I ended up having feeling for somene who I felt was my soulmate, someone who I instantly have a connection with like no other, but even he stated that he doesnt have feelings for me back. As I sit here now, I just keep thinking to myself: isn't it enough? haven't I swallowed the bitter pill of loneliness/rejection to often?
Another issue at hand here is that the older I get, the more I long for intimacy/sex. But since I'm afraid that this is the path that Allah has chosen for me (to remain single/alone) how am I suppose to let those desires out? I can only do so within a marriage but I am convinced I will not find the right person for me, ever. I ended up masturbating for a couple of times now, but even that it wrong (haram) and it only makes me feel more disconnected/angry with Allah for just EVERYTHING (note: dont tell me to fast , I cant because of medication).

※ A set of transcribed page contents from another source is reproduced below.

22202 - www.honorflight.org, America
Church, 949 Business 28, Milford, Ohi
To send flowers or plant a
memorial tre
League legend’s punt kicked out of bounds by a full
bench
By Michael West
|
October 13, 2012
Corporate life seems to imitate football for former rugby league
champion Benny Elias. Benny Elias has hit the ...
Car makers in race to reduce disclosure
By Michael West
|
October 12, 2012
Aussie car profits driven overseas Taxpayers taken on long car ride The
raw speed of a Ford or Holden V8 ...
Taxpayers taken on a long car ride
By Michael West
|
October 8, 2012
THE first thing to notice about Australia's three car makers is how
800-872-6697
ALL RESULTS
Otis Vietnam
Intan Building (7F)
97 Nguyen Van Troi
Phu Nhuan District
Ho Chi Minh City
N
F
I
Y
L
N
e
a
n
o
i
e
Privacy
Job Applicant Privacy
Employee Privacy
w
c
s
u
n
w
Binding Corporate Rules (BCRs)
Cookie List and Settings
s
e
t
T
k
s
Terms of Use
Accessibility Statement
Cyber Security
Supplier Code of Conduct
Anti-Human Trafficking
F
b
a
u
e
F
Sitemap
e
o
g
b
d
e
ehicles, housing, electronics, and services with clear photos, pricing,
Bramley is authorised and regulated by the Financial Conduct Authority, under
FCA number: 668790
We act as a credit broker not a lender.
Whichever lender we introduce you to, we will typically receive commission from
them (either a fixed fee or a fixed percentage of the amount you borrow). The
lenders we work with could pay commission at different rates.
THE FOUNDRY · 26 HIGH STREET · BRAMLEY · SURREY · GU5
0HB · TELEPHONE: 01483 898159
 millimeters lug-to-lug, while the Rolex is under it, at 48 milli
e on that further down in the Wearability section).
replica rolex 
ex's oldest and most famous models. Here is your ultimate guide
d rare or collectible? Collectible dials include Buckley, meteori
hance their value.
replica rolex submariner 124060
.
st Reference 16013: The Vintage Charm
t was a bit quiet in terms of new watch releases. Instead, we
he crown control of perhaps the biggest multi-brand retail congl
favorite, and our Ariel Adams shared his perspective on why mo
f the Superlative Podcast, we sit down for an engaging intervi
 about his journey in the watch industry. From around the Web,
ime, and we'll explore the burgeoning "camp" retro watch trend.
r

I read people saying: Allah knows what is best for you, you need to accept BLABLABLA but how am I suppose to accept that I cannot satisfy my natural human desires and end up being alone while the whole entire universe can have sex / do end up living their lifes with a lifepartner hat support and cherishes them.I have come to the point where i'm really starting to lose losing all eeman in Allah and I feel lost in all of this.
Reply

Login/Register to hide ads. Scroll down for more posts
Misbah-Abd
03-06-2018, 11:08 PM
Sister, I understand what you are going through. It wasn't easy for me either when I became a Muslim and there were many times the loneliness eats away at you and the shaytan is on your back making things worse with his suggestions. Also the support group was lacking. I think you may perhaps be focusing on this to hard. You are still young being 24. If fasting is not an option for you due to medical reasons, what about some hobbies and interests that you like to do to divert your attention? This is something that you will have to put your trust in Allah and His Qadr. Remember, we are trying to get from point A to point B and Paradise is our goal. Our purpose in life is to worship Allah Azza wa Jal. For the sake of your soul and salvation, don't let this issue come between you and your iman. Being angry at Allah isn't going to help you in any way whatsoever. You have to be better than that, stronger than that, smarter than that. May Allah Azza wa Jal remove those harsh feelings inside you, may He find you a suitable husband that will be pleasing to your eyes and a comfort to your heart. Ameen.
Reply

00001001
03-07-2018, 12:56 AM
Welcome to the club sister. Though mine is more of a "can't find a sister who is pious/no money" problem.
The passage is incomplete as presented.